Wednesday, December 21, 2011

How The PFC Leads to Behavioral Inhibition



After hitting snooze this morning I had a dream that I was reading a Wolverine comic written by Chris Claremont and drawn by John Byrne. In the comic, Wolverine was confronted with a villain he was in an argument with and he was being provoked. The dream’s narrator said something along the lines of: “Wolverine had an inclination to unsheathe his claws and cleave his foe in two that moment but another impulse, to remain composed and noncombative outlasted it. This second impulse subdued the first. It won out merely because it remained firing in his brain for just a moment longer than the first.”
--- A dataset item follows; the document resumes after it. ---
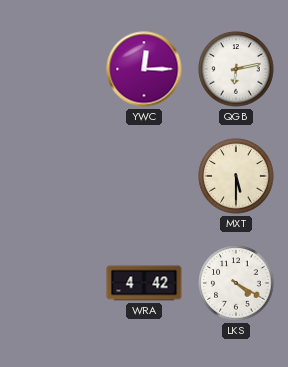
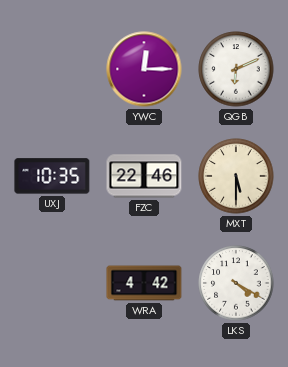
QGB: 6:13 -> 6:11
UXJ: none -> 10:35
FZC: none -> 22:46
The PFC has cells with higher-order receptive fields that can help the brain to conceptualize abstract things like long-term goals, cost-benefit analyses and the repercussions of risky acts. Often its instructions are the opposite of what our lower-order brain systems try to impel us to do. The PFC also has cells that fire for longer. Could it be that simple? In Wolverine’s case above, could that instinctive impulse to attack have been impelling and strong but temporally more fleeting than the one that stayed his hand? If that hypothetical inhibitory ensemble in his PFC would have stopped firing earlier would he have engaged?  In humanity’s case could our culture and history be due to the fact that the brain areas that hold the more complex representations fire for just a few milliseconds longer, enabling the more complex behavioral instructions to narrowly outlast the more base ones?